The government is rightly championing the use of off-site construction to improve productivity and reduce the number of hours required working in close proximity on a busy building site. Embracing new technologies and modern methods of construction (MMC) will only become more critical as the industry promises to ‘build back better’, become more resilient and kick start a green economic recovery.
With the sector rethinking how it should be constructing new homes and infrastructure, often overlooked is the importance of material selection. In responding to the government champion Mark Farmer’s ambitions for MMC, no material is better placed to deliver structures more sustainably, safely, aesthetically and affordably than concrete.
When it comes to building in concrete, wholly precast systems are available and have their definite place. But perhaps less well-known are the innovative structural systems that combine both precast and in-situ concrete, with each playing to the best of their strengths – hybrid concrete construction, or HCC.
HCC does this in large part by driving key critical decisions earlier in the design phase, making construction on site much simpler and more logical. HCC can also deliver very significant cost savings with economic structures, increased prefabrication, faster construction, and consistent performance. It additionally offers all of off-site construction’s other advantages, improving both speed of construction and safety.
Frame costs are reduced by using precast concrete for the repetitive elements, or to act as permanent formwork. These can be manufactured, stored at the factory, and delivered just-in-time to site before being lifted to their final position in a single crane movement – eliminating the need for site laydown and storage areas, and with minimum time spent on the hook.
By taking a proportion of work into the factory, off-site precasting reduces time spent on critical on-site operations that could affect the programme. It all takes place in a controlled environment, unaffected by weather and with no need for working at height. Rigorous inspection before installation removes causes of delay on site, while better buildability helps provide safer working conditions – reducing the potential for accidents by providing successive work platforms and a tidier site.
Some HCC techniques can also reduce or eliminate following trades – for example, installing ceilings and finishes.
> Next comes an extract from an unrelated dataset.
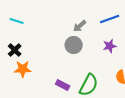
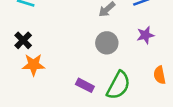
gray circle: (74, 45) -> (107, 43), moved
If precast concrete is used for more visible areas, the workmanship required takes place under factory-controlled conditions. This unlocks even faster programme times, although does require greater coordination and care in detailing and protection on site.
Furthermore, unlike combustible materials including cross laminated timber, concrete is able to help to keep people safe by minimising fire risk as a result of its inherent material properties – not requiring any additional fire protection because of its own built-in resistance to fire.
Hybrid concrete construction projects can therefore maximise cost efficiencies, and make for a smoother, smarter, decarbonised MMC build. As importantly, they also create attractive, practical buildings to be proud of.
Just as we all use the right tool for the job, clever combinations of precast and in situ concrete can be applied intelligently to offer the best of both worlds.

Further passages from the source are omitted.